Every line holding the string "dropdown" should be copied out of the listing.
______
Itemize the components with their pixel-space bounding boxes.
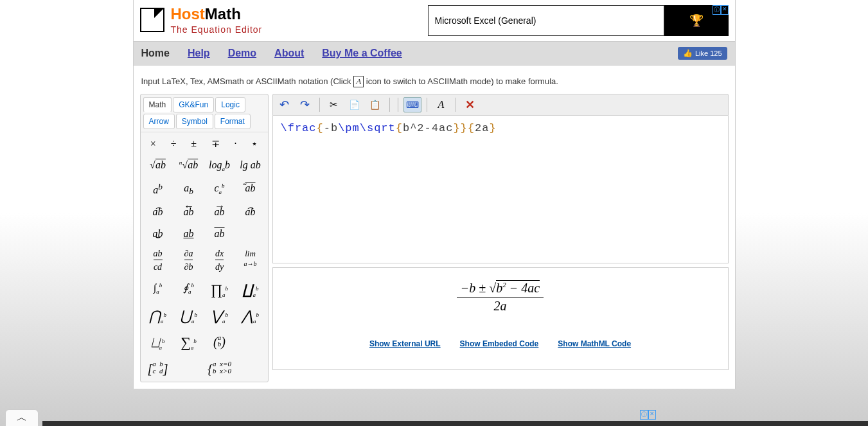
tab-arrow[interactable]: Arrow	[143, 114, 175, 129]
brand-host: Host	[171, 5, 205, 22]
symbol-btn[interactable]: ab	[143, 182, 173, 197]
formula-numerator: −b ± √b2 − 4ac	[457, 281, 544, 297]
keyboard-button[interactable]: ⌨	[403, 97, 421, 112]
symbol-btn[interactable]: lima→b	[236, 249, 265, 273]
symbol-palette: Math GK&Fun Logic Arrow Symbol Format ×÷…	[140, 94, 269, 382]
show-embed-code[interactable]: Show Embeded Code	[460, 339, 539, 348]
tab-symbol[interactable]: Symbol	[176, 114, 213, 129]
symbol-btn[interactable]: ⌢ab	[143, 206, 173, 218]
ad-banner[interactable]: Microsoft Excel (General) 🏆 ⓘ✕	[428, 5, 729, 36]
fb-like-button[interactable]: 👍 Like 125	[678, 47, 727, 60]
symbol-btn[interactable]	[236, 227, 265, 240]
symbol-btn[interactable]: {a x=0b x>0	[205, 360, 235, 377]
redo-button[interactable]: ↷	[296, 97, 314, 112]
show-external-url[interactable]: Show External URL	[369, 339, 441, 348]
tab-logic[interactable]: Logic	[215, 97, 245, 112]
rendered-formula: −b ± √b2 − 4ac 2a	[457, 281, 544, 314]
redo-icon: ↷	[300, 98, 310, 112]
separator	[319, 98, 320, 112]
symbol-btn[interactable]: ͂ab	[236, 182, 265, 197]
symbol-btn[interactable]: ab	[174, 227, 204, 240]
scroll-top-button[interactable]: ︿	[5, 409, 39, 426]
navbar: Home Help Demo About Buy Me a Coffee 👍 L…	[134, 41, 735, 66]
symbol-btn[interactable]: ⋀ab	[236, 308, 265, 325]
symbol-btn[interactable]: ⋃ab	[174, 308, 204, 325]
symbol-btn[interactable]: cab	[205, 182, 235, 197]
thumb-icon: 👍	[683, 49, 693, 58]
symbol-btn[interactable]: n√ab	[174, 159, 204, 173]
nav-coffee[interactable]: Buy Me a Coffee	[322, 48, 402, 59]
symbol-btn[interactable]: ←ab	[174, 206, 204, 218]
symbol-btn[interactable]: ∏ab	[205, 281, 235, 299]
symbol-btn[interactable]: abcd	[143, 249, 173, 273]
palette-tabs: Math GK&Fun Logic Arrow Symbol Format	[141, 94, 268, 132]
symbol-btn[interactable]: ∮ab	[174, 281, 204, 299]
instruction-text: Input LaTeX, Tex, AMSmath or ASCIIMath n…	[134, 66, 735, 94]
latex-input[interactable]: \frac{-b\pm\sqrt{b^2-4ac}}{2a}	[272, 116, 729, 263]
mode-icon: A	[353, 76, 364, 87]
scissors-icon: ✂	[330, 99, 338, 111]
symbol-btn[interactable]: ⌢ab	[236, 206, 265, 218]
font-button[interactable]: A	[432, 97, 450, 112]
symbol-btn[interactable]: ∫ab	[143, 281, 173, 299]
symbol-btn[interactable]: ⨆ab	[143, 334, 173, 351]
symbol-btn[interactable]: ×	[150, 138, 156, 150]
symbol-btn[interactable]: ∓	[211, 138, 220, 150]
show-mathml-code[interactable]: Show MathML Code	[558, 339, 631, 348]
ad-choices-icon[interactable]: ⓘ✕	[640, 410, 656, 420]
separator	[456, 98, 456, 112]
output-links: Show External URL Show Embeded Code Show…	[369, 339, 631, 348]
paste-button[interactable]: 📋	[366, 97, 384, 112]
nav-about[interactable]: About	[274, 48, 304, 59]
symbol-btn[interactable]: →ab	[205, 206, 235, 218]
symbol-btn[interactable]: ⋁ab	[205, 308, 235, 325]
symbol-btn[interactable]	[236, 360, 265, 377]
undo-icon: ↶	[279, 98, 289, 112]
ad-text: Microsoft Excel (General)	[428, 5, 664, 36]
nav-home[interactable]: Home	[141, 48, 170, 59]
symbol-btn[interactable]: ·	[234, 138, 236, 150]
nav-demo[interactable]: Demo	[228, 48, 256, 59]
symbol-btn[interactable]	[236, 334, 265, 351]
symbol-btn[interactable]: ÷	[171, 138, 177, 150]
logo-icon	[140, 8, 164, 32]
symbol-btn[interactable]: [a bc d]	[143, 360, 173, 377]
keyboard-icon: ⌨	[406, 100, 419, 110]
symbol-btn[interactable]: ∂a∂b	[174, 249, 204, 273]
symbol-btn[interactable]: ∑ab	[174, 334, 204, 351]
undo-button[interactable]: ↶	[276, 97, 294, 112]
nav-help[interactable]: Help	[188, 48, 210, 59]
symbol-btn[interactable]: ab	[174, 182, 204, 197]
ad-choices-icon[interactable]: ⓘ✕	[713, 5, 729, 15]
symbol-btn[interactable]: ∐ab	[236, 281, 265, 299]
symbol-btn[interactable]: lg ab	[236, 159, 265, 173]
symbol-btn[interactable]: √ab	[143, 159, 173, 173]
fb-like-label: Like 125	[695, 49, 722, 57]
symbol-btn[interactable]: dxdy	[205, 249, 235, 273]
copy-icon: 📄	[349, 100, 360, 110]
tab-gkfun[interactable]: GK&Fun	[173, 97, 214, 112]
separator	[427, 98, 427, 112]
separator	[398, 98, 398, 112]
clear-button[interactable]: ✕	[461, 97, 479, 112]
formula-denominator: 2a	[457, 297, 544, 314]
paste-icon: 📋	[369, 100, 380, 110]
symbol-btn[interactable]	[174, 360, 204, 377]
symbol-btn[interactable]: ⋆	[251, 138, 258, 150]
cut-button[interactable]: ✂	[325, 97, 343, 112]
font-icon: A	[438, 99, 445, 111]
symbol-btn[interactable]: ±	[191, 138, 197, 150]
separator	[389, 98, 390, 112]
symbol-btn[interactable]: logab	[205, 159, 235, 173]
symbol-btn[interactable]: ab	[205, 227, 235, 240]
copy-button[interactable]: 📄	[346, 97, 364, 112]
tab-math[interactable]: Math	[143, 97, 172, 112]
symbol-btn[interactable]: ⋂ab	[143, 308, 173, 325]
editor-toolbar: ↶ ↷ ✂ 📄 📋 ⌨ A ✕	[272, 94, 729, 116]
brand-math: Math	[205, 5, 241, 22]
tab-format[interactable]: Format	[215, 114, 251, 129]
render-preview: −b ± √b2 − 4ac 2a Show External URL Show…	[272, 267, 729, 370]
symbol-btn[interactable]: (ab)	[205, 334, 235, 351]
symbol-btn[interactable]: ab⌣	[143, 227, 173, 240]
bottom-bar: ︿	[0, 409, 868, 426]
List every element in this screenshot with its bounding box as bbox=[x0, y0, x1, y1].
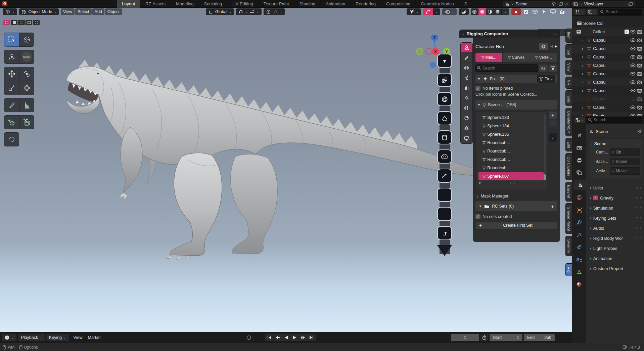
property-panel-header[interactable]: › ✓ Rigid Body Wor ∷∷ bbox=[588, 233, 642, 243]
list-remove-button[interactable]: − bbox=[549, 120, 557, 127]
mesh-list-item[interactable]: ▽ Sphere.007 bbox=[478, 172, 544, 180]
workspace-tab[interactable]: Shading bbox=[294, 0, 321, 8]
property-panel-header[interactable]: › ✓ Animation ∷∷ bbox=[588, 253, 642, 263]
rail-tab-settings[interactable] bbox=[461, 123, 472, 133]
sidebar-tab[interactable]: Item bbox=[565, 29, 572, 43]
sidebar-tab[interactable]: Tool bbox=[565, 44, 572, 58]
eye-icon[interactable] bbox=[630, 89, 636, 92]
list-add-button[interactable]: + bbox=[549, 112, 557, 119]
sidebar-tab[interactable]: VR bbox=[565, 77, 572, 89]
outliner-row[interactable]: › ▽ Capsu ✓ ◡ bbox=[572, 36, 644, 44]
editor-type-button[interactable]: ⌄ bbox=[3, 8, 17, 15]
tab-constraints[interactable] bbox=[572, 255, 586, 265]
tool-transform[interactable] bbox=[4, 50, 19, 64]
eye-icon[interactable] bbox=[630, 47, 636, 50]
new-scene-icon[interactable] bbox=[558, 1, 563, 7]
strip-return-button[interactable] bbox=[437, 226, 452, 240]
outliner-display-mode-button[interactable]: ⌄ bbox=[587, 9, 597, 15]
tab-material[interactable] bbox=[572, 279, 586, 290]
outliner-row[interactable]: › ▽ Capsu ✓ ◡ bbox=[572, 78, 644, 86]
shading-dropdown[interactable]: ⌄ bbox=[502, 8, 509, 15]
strip-dropdown-button[interactable]: ▼ bbox=[437, 54, 452, 68]
property-panel-header[interactable]: › ✓ Gravity ∷∷ bbox=[588, 193, 642, 203]
panel-grip[interactable]: ∷∷ bbox=[552, 32, 557, 36]
rc-sets-add-icon[interactable]: + bbox=[551, 204, 554, 209]
cursor-toggle-icon[interactable] bbox=[541, 9, 547, 15]
show-overlays-button[interactable]: ⌄ bbox=[442, 8, 457, 15]
strip-blank-button-2[interactable] bbox=[437, 207, 452, 221]
mesh-list-item[interactable]: ▽ Roundcub... bbox=[478, 164, 544, 172]
eye-icon[interactable] bbox=[630, 105, 636, 109]
xray-toggle-button[interactable] bbox=[459, 8, 469, 15]
rail-tab-shapes[interactable] bbox=[461, 83, 472, 93]
rail-tab-capture[interactable] bbox=[461, 133, 472, 143]
mesh-list-item[interactable]: ▽ Sphere.135 bbox=[478, 130, 544, 138]
eye-icon[interactable] bbox=[630, 38, 636, 42]
sidebar-tab[interactable]: Grease Pencil bbox=[565, 203, 572, 234]
property-panel-header[interactable]: › ✓ Units ∷∷ bbox=[588, 183, 642, 193]
scene-widget[interactable]: ⌄ Scene ✕ bbox=[503, 1, 570, 7]
tool-cut[interactable] bbox=[19, 115, 34, 129]
create-first-set-button[interactable]: + Create First Set bbox=[475, 221, 557, 229]
menu-item[interactable] bbox=[7, 0, 16, 8]
gizmo-dropdown[interactable]: ⌄ bbox=[433, 8, 441, 15]
mesh-list-item[interactable]: ▽ Roundcub... bbox=[478, 147, 544, 155]
outliner-row[interactable]: › ▽ Capsu ✓ ◡ bbox=[572, 61, 644, 70]
workspace-tab[interactable]: Compositing bbox=[381, 0, 416, 8]
eye-icon[interactable] bbox=[630, 55, 636, 59]
outliner-row[interactable]: › ▽ Scene Col ✓ ◡ bbox=[572, 19, 644, 28]
outliner-editor-type-button[interactable]: ⌄ bbox=[574, 9, 585, 15]
outliner-row[interactable]: › ▽ Collec ✓ ◡ bbox=[572, 28, 644, 36]
viewport-menu-item[interactable]: Object bbox=[105, 8, 122, 15]
outliner-search-input[interactable] bbox=[599, 9, 642, 15]
tab-object[interactable] bbox=[572, 205, 586, 215]
sidebar-tab[interactable]: Easyref bbox=[565, 182, 572, 202]
camera-restriction-icon[interactable] bbox=[637, 97, 642, 101]
tab-particles[interactable] bbox=[572, 230, 586, 240]
select-mode-circle[interactable] bbox=[18, 20, 25, 25]
workspace-tab[interactable]: Sculpting bbox=[199, 0, 227, 8]
sidebar-tab[interactable]: Op Capture bbox=[565, 153, 572, 180]
properties-editor-type-button[interactable]: ⌄ bbox=[574, 117, 585, 123]
hub-prev-icon[interactable]: ◀ bbox=[550, 45, 553, 48]
play-button[interactable] bbox=[290, 334, 299, 341]
rail-tab-character[interactable] bbox=[461, 43, 472, 53]
monitor-toggle-icon[interactable] bbox=[550, 9, 556, 15]
timeline-menu-item[interactable]: View bbox=[71, 335, 85, 340]
rail-tab-curves[interactable] bbox=[461, 93, 472, 103]
outliner-row[interactable]: › ▽ Capsu ✓ ◡ bbox=[572, 103, 644, 112]
property-panel-header[interactable]: › ✓ Light Probes ∷∷ bbox=[588, 243, 642, 253]
camera-restriction-icon[interactable] bbox=[637, 30, 642, 34]
timeline-menu-dropdown[interactable]: Keying⌄ bbox=[46, 334, 69, 341]
rigging-search-input[interactable] bbox=[475, 64, 538, 72]
field-value-button[interactable]: ▽ Movie bbox=[610, 167, 640, 175]
shading-solid-button[interactable] bbox=[478, 8, 486, 15]
tab-object-data[interactable] bbox=[572, 267, 586, 277]
jump-to-end-button[interactable] bbox=[307, 334, 316, 341]
menu-item[interactable] bbox=[34, 0, 42, 8]
scene-collection-header[interactable]: ▼ ▽ Scene ... (158) bbox=[475, 100, 557, 109]
new-viewlayer-icon[interactable] bbox=[628, 1, 633, 7]
select-mode-box[interactable] bbox=[11, 20, 17, 25]
viewport-menu-item[interactable]: Select bbox=[75, 8, 92, 15]
menu-item[interactable] bbox=[42, 0, 51, 8]
rc-sets-header[interactable]: ▼ RC Sets (0) + bbox=[475, 201, 557, 211]
rail-tab-tools[interactable] bbox=[461, 103, 472, 113]
tool-scale[interactable] bbox=[4, 81, 19, 95]
sidebar-tab[interactable]: Rig bbox=[565, 263, 572, 276]
scene-panel-header[interactable]: ⌄ Scene ∷∷ bbox=[590, 140, 641, 147]
pinned-section-header[interactable]: ▼ Fo... (0) Ta ⌄ bbox=[475, 75, 557, 83]
workspace-tab[interactable]: Texture Paint bbox=[259, 0, 294, 8]
outliner-row[interactable]: › ▽ Capsu ✓ ◡ bbox=[572, 44, 644, 53]
tab-scene[interactable] bbox=[573, 180, 586, 190]
proportional-edit-group[interactable]: ⌄ bbox=[264, 8, 285, 15]
viewport-menu-item[interactable]: View bbox=[61, 8, 75, 15]
hub-type-tab[interactable]: ▽Mes... bbox=[475, 53, 503, 62]
addon-red-diamond-button[interactable]: ◆ bbox=[511, 8, 521, 15]
property-panel-header[interactable]: › ✓ Keying Sets ∷∷ bbox=[588, 213, 642, 223]
blender-logo-icon[interactable] bbox=[2, 1, 7, 6]
sidebar-tab[interactable]: View bbox=[565, 60, 572, 75]
camera-restriction-icon[interactable] bbox=[637, 89, 642, 93]
select-mode-extra[interactable] bbox=[33, 20, 40, 25]
workspace-tab[interactable]: UV Editing bbox=[227, 0, 258, 8]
______
- [Your response]:
shading-dropdown[interactable]: ⌄ bbox=[502, 8, 509, 15]
strip-dropdown-button[interactable]: ▼ bbox=[437, 54, 452, 68]
gizmo-dropdown[interactable]: ⌄ bbox=[433, 8, 441, 15]
timeline-menu-dropdown[interactable]: Keying⌄ bbox=[46, 334, 69, 341]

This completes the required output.